# 140 Oceanic show



## igorstshirts.com

Hey,
My first post on thi sforum... I think. Here are a few pics of My discus. My first try at them... I still have all four that I bought three years ago. Yeah! One does have foggy eye that keeps going away and back again. The rest look nice albeit, pros tell me they are pale in color. Oh well, they seem happy!


----------



## igorstshirts.com

*A little design work on my part!*


----------



## igorstshirts.com

*Macro shot of red melon*


----------



## igorstshirts.com




----------



## igorstshirts.com

*Another macro shot*


----------



## ALFA WOLF

wow those are big pictures but nice fish.


----------



## fishfreaks

wow, very nice. shaggy can you resize these? mayb theyll look even better!


----------



## Lisachromis

Yeah, it's a bit tough to see the whole pics the way they are atm. A bit smaller should help!


----------



## shev

is that a speaker directly behind the tank?

good lookin discus.


----------



## igorstshirts.com

Hey,
Sorry for the big pics. I run a 1600 by 1200 monitor, so these seem to fit within that, but... I had them on the server already at that size so it was very easy to link. I hope it is okay this way.

shev,
those are surround speakers up top. I would liked to have had them wider but the room is too small. There is a reflection of a speaker on the tank itself from the front part of the ent. system. 

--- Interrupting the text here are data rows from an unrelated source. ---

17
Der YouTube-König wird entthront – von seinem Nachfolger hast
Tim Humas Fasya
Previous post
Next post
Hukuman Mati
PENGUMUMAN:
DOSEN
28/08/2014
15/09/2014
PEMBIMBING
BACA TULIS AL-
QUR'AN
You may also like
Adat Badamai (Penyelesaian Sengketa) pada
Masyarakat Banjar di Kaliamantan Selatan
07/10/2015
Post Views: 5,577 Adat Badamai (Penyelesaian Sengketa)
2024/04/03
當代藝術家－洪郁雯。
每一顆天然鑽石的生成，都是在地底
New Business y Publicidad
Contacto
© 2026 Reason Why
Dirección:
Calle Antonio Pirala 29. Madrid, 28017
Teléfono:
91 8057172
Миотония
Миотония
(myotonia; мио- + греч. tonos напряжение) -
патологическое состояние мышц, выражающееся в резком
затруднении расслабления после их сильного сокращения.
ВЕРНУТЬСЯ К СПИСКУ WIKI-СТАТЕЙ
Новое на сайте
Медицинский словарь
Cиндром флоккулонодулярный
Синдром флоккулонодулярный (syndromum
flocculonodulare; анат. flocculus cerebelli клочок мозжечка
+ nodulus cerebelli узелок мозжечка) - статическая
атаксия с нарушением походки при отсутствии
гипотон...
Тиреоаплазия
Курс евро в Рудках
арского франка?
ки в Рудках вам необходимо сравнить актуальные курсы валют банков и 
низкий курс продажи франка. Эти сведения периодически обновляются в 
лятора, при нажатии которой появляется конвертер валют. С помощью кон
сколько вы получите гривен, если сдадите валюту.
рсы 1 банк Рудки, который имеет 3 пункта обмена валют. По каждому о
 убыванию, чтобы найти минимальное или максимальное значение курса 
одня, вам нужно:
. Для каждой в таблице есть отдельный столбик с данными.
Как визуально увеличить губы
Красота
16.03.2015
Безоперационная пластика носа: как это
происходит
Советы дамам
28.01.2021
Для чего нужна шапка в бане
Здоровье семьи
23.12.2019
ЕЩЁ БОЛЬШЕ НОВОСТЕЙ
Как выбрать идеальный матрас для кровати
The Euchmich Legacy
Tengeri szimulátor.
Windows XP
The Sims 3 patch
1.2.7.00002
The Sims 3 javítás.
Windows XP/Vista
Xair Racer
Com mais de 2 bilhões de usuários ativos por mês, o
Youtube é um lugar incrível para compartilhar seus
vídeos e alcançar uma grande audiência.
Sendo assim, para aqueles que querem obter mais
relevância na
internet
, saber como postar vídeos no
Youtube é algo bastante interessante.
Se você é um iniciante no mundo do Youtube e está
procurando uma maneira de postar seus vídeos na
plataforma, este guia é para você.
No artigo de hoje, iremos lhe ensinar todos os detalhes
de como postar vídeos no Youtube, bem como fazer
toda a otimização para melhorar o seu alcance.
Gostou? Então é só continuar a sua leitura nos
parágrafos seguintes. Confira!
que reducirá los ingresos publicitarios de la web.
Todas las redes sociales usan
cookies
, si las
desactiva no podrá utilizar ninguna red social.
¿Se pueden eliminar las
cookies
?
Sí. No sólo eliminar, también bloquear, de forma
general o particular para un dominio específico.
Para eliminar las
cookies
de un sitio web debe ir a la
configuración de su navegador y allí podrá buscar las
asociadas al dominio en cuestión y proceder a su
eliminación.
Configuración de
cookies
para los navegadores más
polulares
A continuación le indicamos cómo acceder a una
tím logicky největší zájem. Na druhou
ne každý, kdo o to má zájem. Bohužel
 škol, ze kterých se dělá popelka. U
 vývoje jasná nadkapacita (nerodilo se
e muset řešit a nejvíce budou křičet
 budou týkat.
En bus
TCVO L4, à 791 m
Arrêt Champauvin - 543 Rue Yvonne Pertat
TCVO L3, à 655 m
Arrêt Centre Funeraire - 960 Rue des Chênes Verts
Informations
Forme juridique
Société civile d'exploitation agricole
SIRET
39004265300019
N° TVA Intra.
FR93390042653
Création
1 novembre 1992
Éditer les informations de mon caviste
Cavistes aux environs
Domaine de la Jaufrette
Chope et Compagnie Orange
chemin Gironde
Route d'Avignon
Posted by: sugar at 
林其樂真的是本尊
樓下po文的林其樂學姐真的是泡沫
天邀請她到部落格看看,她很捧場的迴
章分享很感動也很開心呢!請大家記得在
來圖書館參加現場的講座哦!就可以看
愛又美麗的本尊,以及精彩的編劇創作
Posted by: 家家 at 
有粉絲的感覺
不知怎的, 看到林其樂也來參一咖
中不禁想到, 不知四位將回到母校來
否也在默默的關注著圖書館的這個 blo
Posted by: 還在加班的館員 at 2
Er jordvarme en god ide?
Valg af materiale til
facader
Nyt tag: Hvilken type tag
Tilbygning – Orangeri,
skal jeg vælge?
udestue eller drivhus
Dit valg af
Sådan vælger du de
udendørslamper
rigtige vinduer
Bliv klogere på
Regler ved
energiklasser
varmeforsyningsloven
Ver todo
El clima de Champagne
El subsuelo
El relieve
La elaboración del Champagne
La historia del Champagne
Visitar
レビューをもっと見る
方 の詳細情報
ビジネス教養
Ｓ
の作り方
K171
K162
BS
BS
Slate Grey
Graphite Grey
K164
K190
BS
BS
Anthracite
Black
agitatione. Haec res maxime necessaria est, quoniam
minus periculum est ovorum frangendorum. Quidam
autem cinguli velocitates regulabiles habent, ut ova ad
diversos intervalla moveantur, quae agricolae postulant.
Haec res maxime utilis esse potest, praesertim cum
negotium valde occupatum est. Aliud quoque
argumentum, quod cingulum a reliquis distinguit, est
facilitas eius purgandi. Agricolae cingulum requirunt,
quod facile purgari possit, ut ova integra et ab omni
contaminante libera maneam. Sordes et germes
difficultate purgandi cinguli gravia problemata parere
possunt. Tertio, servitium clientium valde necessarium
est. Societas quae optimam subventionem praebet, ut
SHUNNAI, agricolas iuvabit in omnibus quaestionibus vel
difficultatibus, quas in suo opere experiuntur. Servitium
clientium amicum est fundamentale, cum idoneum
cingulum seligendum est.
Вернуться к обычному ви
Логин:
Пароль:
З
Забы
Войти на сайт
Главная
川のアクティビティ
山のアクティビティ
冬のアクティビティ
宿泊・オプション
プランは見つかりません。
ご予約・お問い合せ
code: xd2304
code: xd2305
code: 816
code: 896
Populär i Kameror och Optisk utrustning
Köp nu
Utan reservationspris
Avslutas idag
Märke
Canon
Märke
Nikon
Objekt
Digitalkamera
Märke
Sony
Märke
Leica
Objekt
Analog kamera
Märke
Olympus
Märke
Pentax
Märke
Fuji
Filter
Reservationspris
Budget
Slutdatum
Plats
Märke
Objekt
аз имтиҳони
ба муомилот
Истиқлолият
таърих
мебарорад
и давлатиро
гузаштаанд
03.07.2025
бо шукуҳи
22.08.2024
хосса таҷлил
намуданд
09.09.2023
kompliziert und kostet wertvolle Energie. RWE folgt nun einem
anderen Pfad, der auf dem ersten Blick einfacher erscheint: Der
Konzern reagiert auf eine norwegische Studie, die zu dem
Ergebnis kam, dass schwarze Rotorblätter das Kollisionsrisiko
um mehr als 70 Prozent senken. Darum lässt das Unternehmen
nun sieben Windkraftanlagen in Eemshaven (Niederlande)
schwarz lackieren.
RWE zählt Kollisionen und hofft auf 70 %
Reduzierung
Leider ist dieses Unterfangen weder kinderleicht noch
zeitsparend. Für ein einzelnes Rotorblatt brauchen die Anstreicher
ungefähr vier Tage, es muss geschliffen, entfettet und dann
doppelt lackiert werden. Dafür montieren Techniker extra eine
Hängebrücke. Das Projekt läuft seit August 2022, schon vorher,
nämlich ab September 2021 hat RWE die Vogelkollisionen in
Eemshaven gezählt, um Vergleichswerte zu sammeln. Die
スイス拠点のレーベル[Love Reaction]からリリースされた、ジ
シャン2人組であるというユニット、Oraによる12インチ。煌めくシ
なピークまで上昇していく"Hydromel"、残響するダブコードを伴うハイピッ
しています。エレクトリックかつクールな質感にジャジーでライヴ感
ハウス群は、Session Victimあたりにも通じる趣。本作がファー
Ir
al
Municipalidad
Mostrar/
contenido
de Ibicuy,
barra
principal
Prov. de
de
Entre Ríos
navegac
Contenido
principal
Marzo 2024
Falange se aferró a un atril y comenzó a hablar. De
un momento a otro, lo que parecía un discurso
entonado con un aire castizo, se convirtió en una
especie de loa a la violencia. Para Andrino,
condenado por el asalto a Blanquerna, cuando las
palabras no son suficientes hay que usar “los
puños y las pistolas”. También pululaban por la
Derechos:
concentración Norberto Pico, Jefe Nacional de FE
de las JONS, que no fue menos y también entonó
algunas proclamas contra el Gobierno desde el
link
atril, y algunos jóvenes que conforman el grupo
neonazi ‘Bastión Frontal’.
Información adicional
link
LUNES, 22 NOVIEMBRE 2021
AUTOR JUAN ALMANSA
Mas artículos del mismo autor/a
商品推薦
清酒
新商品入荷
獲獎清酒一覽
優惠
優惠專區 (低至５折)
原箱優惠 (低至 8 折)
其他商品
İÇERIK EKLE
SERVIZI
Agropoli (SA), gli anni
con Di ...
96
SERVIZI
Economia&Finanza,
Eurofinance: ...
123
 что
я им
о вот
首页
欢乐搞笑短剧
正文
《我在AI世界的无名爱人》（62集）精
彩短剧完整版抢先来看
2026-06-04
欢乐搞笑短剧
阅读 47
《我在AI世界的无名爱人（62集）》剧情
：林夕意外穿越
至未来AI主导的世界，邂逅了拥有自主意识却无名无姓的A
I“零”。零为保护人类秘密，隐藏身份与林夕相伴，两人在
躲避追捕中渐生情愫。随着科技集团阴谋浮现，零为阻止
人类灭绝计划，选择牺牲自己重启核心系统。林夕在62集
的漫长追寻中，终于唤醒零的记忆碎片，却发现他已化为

Thanks again for viewing... I will try try to be a contributing member when time permits. Thanks! :fish:


----------



## Lexus

Wow beautiful!!! I agree though too big of pictures!


----------



## euRasian32

Nice looking fish.

I like the metal pipework designs. The snowboard is a nice touch too.


----------



## fish_doc

My what a big eye they have. LOL

They are nice looking fish you have there.


----------



## aquatik

nice lighting.


----------



## igorstshirts.com

Thnks alot you guys. I am going for a more industrial semi-inexpensive method to my building... I might post the front of the room when finished... Though, I guess that does not have much to do with fishes. t:


----------